AI judges not reliable for evaluating dental advice

Dental Tribune International

Mon. 11. May 2026

save

XI’AN, China: As patients increasingly turn to artificial intelligence (AI) tools for oral health advice, questions arise not only about the reliability of the information provided but also about the use of one AI system to assess another AI system’s answers for quality and safety. A new study comparing multiple large language models (LLMs) with human dental clinicians highlights both the promise of chatbots for providing oral health information and the continuing need for expert oversight.

Researchers assessed six major LLMs using nine oral health consultation questions based on material from FDI World Dental Federation. Topics included oral care for infants, pregnancy-related oral health, dry mouth in older adults, oral disease prevention and dental trauma. The responses by the LLMs were evaluated and scored by two experienced dental clinicians and separately by three additional LLMs used as AI judges.

DeepSeek-V3 and Doubao-1.8-Pro achieved the strongest overall performance, both scoring highly on a rubric assessing scientific accuracy, logical rigour, clinical practicality, terminology and completeness. The study found significant differences between the models, suggesting that performance in dental consultations depends heavily on the specific architecture and training data of each system. GPT-5, Gemini 3, Qwen3-Max and Kimi K2 also performed well overall, although with greater variability.
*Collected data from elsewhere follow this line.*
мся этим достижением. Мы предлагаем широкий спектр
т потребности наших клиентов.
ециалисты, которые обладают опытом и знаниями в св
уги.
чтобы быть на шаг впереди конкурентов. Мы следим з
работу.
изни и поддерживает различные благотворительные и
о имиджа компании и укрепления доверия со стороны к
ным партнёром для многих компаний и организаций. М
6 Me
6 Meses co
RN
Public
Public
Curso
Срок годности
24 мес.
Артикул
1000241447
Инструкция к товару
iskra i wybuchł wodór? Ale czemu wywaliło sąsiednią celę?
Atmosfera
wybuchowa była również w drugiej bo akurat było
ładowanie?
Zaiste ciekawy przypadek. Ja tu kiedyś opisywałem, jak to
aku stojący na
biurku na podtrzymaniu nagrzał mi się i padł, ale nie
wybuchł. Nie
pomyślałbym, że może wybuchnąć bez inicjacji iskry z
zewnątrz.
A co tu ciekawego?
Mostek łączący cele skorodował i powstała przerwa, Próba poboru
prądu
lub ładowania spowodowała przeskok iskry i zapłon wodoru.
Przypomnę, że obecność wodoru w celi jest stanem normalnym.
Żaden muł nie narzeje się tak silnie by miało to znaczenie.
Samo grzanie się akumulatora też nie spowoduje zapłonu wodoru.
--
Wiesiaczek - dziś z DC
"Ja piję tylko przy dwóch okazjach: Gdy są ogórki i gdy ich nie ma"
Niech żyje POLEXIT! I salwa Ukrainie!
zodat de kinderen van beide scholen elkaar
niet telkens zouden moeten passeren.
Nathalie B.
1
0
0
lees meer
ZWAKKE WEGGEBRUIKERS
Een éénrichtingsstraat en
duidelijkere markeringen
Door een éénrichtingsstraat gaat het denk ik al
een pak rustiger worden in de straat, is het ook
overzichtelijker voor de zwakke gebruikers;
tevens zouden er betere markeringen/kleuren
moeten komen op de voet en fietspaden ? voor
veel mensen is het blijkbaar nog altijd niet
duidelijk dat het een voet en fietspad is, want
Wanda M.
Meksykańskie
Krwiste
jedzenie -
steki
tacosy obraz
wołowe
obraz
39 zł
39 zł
Importantly, the study did not conclude that AI systems were unsafe for providing general oral health information. Instead, the main concern centred on the reliability of AI evaluation systems. Agreement between the two human clinicians was high, indicating strong consistency in expert assessment. In contrast, consistency among the AI judges was much lower, and agreement between the AI judges and human clinicians was extremely poor.

The AI evaluators also showed a systematic tendency to score responses more harshly than human experts. However, despite this stricter scoring behaviour, the AI judges still failed to reliably identify some clinically important omissions in the responses by the LLMs, particularly in preventive advice and guidance for higher-risk patient groups.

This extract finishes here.